INPUT Block Start

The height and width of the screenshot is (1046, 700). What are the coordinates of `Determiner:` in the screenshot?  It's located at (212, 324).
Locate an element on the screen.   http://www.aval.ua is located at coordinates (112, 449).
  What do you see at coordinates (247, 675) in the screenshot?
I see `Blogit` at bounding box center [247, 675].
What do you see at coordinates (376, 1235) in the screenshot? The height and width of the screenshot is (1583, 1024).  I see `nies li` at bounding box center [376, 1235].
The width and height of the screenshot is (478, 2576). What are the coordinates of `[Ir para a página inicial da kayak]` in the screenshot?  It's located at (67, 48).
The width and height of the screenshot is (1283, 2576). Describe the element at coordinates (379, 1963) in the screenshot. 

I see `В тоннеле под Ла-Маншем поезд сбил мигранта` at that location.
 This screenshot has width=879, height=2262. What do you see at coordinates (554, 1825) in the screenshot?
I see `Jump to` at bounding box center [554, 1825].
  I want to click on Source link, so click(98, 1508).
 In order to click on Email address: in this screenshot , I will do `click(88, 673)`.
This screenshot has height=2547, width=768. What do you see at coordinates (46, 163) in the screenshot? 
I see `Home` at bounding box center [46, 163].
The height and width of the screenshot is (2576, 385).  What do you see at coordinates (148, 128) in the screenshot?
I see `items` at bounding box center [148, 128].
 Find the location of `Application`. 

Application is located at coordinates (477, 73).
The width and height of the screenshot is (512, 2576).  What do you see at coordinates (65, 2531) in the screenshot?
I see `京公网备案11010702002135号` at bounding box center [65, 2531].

INPUT Block End

WHAT YOU ARE ASKED TO DO: Please print exactly the lines from the one containing "The width and height of the screenshot is (1283, 2576)." through the last line of the records, both included, and nothing else.

EXERCISE RESULT:
The width and height of the screenshot is (1283, 2576). Describe the element at coordinates (379, 1963) in the screenshot. 

I see `В тоннеле под Ла-Маншем поезд сбил мигранта` at that location.
 This screenshot has width=879, height=2262. What do you see at coordinates (554, 1825) in the screenshot?
I see `Jump to` at bounding box center [554, 1825].
  I want to click on Source link, so click(98, 1508).
 In order to click on Email address: in this screenshot , I will do `click(88, 673)`.
This screenshot has height=2547, width=768. What do you see at coordinates (46, 163) in the screenshot? 
I see `Home` at bounding box center [46, 163].
The height and width of the screenshot is (2576, 385).  What do you see at coordinates (148, 128) in the screenshot?
I see `items` at bounding box center [148, 128].
 Find the location of `Application`. 

Application is located at coordinates (477, 73).
The width and height of the screenshot is (512, 2576).  What do you see at coordinates (65, 2531) in the screenshot?
I see `京公网备案11010702002135号` at bounding box center [65, 2531].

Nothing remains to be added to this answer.